Directions for this task: Each record is to be printed again exactly, though not its pictures.

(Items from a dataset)
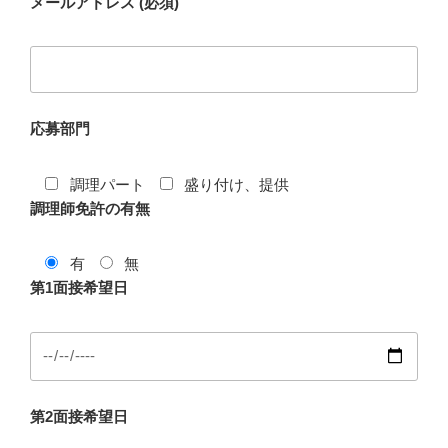
メールアドレス (必須)
応募部門
調理パート
盛り付け、提供
調理師免許の有無
有
無
第1面接希望日
第2面接希望日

Reply to the task:
メールアドレス (必須)
応募部門
調理パート
盛り付け、提供
調理師免許の有無
有
無
第1面接希望日
第2面接希望日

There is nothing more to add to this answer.